Esta situación milenaria se reestructuró con las ideas del siglo de la Ilustración, que vieron como la posibilidad de un avance político absolutamente radical el desarrollo de programas de educación pública. Pero este periodo abre también las puertas de los manicomios, así como el de las cárceles, y da inicio a la elaboración de los primeros grandes registros de patologías, en particular en lo referente a las enfermedades clasificadas como mentales. Como si la palabra escrita no pudiese desligarse completamente de su primer origen: dominar y controlar. En este sentido, no ha de sorprender que uno de los espíritus iluminados de este periodo, Jean-Jacques Rousseau, autor de un tratado de educación –Emilio- haya sido también un pensador del abismo que separa el estado de naturaleza del estado de cultura -como se solía decir en aquel entonces- y un pensador del abismo que separa las culturas administradas por una lengua sin escritura de las culturas administradas por una lengua-escritura. Si la escritura se puede pensar como suplemento -en el sentido que es un suplemento histórico a la lengua como tal- no deja de ser ante todo un suplemento peligroso. “Suplemento peligroso”, estas son precisamente las palabras de Jean-Jacques Rousseau en las Confesiones. 

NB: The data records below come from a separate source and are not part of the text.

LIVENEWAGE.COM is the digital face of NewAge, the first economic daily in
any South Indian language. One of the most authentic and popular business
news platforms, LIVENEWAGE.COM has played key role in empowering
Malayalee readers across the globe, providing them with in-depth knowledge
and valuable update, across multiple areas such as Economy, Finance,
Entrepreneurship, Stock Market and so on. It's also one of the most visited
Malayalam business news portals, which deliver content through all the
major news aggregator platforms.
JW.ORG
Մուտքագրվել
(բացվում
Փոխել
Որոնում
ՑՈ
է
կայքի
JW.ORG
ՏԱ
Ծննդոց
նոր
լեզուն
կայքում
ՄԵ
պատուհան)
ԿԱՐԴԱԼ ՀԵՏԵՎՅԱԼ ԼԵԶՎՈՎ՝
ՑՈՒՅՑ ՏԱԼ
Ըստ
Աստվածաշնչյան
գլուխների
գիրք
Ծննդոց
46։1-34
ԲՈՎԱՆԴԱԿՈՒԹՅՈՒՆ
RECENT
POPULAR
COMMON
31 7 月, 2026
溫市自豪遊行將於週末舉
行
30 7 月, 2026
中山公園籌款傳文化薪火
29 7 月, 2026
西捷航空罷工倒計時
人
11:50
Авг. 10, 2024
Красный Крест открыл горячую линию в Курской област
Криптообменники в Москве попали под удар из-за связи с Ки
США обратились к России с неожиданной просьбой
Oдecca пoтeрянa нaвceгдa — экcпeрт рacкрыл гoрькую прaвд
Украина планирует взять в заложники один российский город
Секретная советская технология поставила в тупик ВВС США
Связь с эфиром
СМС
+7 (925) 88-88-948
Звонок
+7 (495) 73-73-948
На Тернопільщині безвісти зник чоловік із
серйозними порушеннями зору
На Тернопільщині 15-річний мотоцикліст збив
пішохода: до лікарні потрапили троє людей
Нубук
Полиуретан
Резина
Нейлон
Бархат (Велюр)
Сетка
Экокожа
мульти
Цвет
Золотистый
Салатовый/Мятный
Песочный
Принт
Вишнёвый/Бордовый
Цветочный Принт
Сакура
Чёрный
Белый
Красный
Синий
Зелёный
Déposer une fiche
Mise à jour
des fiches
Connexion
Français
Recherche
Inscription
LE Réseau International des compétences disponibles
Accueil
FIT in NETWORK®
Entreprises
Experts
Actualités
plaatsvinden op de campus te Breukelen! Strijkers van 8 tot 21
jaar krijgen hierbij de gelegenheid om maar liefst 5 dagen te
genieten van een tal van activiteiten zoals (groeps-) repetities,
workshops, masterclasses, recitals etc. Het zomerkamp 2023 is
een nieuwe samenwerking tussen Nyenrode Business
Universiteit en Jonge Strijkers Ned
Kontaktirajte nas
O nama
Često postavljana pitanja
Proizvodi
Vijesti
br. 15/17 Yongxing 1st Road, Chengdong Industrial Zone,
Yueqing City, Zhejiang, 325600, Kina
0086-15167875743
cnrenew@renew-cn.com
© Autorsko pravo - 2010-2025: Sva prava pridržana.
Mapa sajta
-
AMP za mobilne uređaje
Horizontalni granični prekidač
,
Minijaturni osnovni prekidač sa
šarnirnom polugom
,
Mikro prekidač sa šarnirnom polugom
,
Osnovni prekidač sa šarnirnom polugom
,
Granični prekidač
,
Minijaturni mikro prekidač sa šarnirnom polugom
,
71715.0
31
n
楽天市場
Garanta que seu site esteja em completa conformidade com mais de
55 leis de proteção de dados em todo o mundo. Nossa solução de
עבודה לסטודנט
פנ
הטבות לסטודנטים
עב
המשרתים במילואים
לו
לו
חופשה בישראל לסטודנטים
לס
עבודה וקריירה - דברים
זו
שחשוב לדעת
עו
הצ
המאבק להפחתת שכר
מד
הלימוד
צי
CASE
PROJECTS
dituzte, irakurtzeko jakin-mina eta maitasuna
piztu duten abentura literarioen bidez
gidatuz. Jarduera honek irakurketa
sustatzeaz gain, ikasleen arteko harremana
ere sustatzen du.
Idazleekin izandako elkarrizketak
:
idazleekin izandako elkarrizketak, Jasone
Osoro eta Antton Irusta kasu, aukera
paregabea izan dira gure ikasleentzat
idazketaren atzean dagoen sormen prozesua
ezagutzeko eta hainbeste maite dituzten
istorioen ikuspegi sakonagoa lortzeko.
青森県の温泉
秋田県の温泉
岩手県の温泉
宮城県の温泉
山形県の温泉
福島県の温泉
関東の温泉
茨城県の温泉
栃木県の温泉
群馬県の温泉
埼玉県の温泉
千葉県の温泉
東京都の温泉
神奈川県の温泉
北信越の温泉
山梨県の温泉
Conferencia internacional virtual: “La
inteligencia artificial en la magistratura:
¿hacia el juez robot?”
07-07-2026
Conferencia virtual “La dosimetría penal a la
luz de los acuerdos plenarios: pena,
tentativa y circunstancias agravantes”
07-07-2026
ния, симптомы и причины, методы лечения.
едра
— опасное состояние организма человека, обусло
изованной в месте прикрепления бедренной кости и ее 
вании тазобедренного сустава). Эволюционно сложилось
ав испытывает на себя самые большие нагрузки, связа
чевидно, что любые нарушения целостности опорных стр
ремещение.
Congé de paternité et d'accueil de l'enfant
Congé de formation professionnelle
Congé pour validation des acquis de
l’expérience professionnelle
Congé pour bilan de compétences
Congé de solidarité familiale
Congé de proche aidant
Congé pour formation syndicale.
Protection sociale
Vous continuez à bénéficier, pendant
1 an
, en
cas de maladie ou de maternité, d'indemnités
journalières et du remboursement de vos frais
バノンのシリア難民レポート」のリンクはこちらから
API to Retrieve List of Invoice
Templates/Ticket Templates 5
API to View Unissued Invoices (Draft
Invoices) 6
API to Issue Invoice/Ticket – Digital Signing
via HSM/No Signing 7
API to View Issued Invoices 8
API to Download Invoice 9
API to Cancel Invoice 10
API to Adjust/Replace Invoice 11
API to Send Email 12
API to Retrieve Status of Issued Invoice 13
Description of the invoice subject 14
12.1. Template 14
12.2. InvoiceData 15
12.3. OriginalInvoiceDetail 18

Personalmente creo que es este uso “peligroso” de las lenguas-escrituras, el que ha ido fomentando también el uso otro de la palabra, este uso que activa precisamente el principio de la imaginación al poder, entendiendo por imaginación la capacidad que tiene el hombre a nivel psíquico para reordenar a su antojo la información del mundo y poder construir otro mundo u otros mundos, según. Si la palabra encierra y limita, también puede franquear barreras y fronteras. En los antiguos gabinetes de curiosidades y demás studioli de la élite intelectual y científica de la vieja europea, las heterogéneas colecciones de maravillas y rarezas convivían casi siempre con una biblioteca, en una peculiar mezcla de erudición y mera curiosidad. Por su parte, el relato de viaje, uno de los géneros de moda en el siglo XIX, permitió a miles de lectores entrar en contacto con el otro y lo otro desde la comodidad de su propio sillón, disparando igualmente su imaginación por medio de sus ilustraciones. No olvidemos que uno de los best-seller de la época fue el relato de los viajes del barón von Humboldt por tierras americanas. Sin embargo, podríamos pensar también en el éxito contemporáneo de la serie Harry Potter o en las novelas de Gabriel García Márquez, que han permitido a millones de personas soñar, viajar, imaginar, rehacer mundos, repensarse y reencontrarse en el mundo…  

La palabra hace y deshace mundos, porque se piensa que hay en ella algún tipo de verdad encerrada en el sentido que vehicula. Un poco como si cada una de ellas fuese energizada por la baguette magique de alguna hada y nos permitiera proyectarnos para instalarnos en las realidades paralelas que van creando al paso de su lectura: el mundo de Juan Rulfo o el mundo de Han Kang, el mundo que puedo decir, pensar y describir en alemán, en japonés o en inglés o en etc… Y no se trata de esquizofrenia sino solamente de afirmar y asumir que la realidad como tal no existe per se sino a través de nuestras palabras, de determinadas palabras. Bien sabemos, cuando manejamos varios idiomas, que cada idioma es precisamente un mundo, un determinado libro de un determinado mundo con sus respectivos colores, olores y sabores. No deja de llamar la atención que los gobiernos autoritarios se suelen acompañar de políticas represivas hacia la circulación de los libros, por ende, de las ideas. Quizá por esta misma razón muchos libros terminaron su existencia en auto da fe y las bibliotecas se siguen saqueando y destruyendo, y no solamente en tiempos de guerra. En su momento el escritor y pintor Hermann Hesse sentenció: “Sin palabras, sin escritura y sin libros, no existiría Historia y no podría existir un concepto de humanidad.”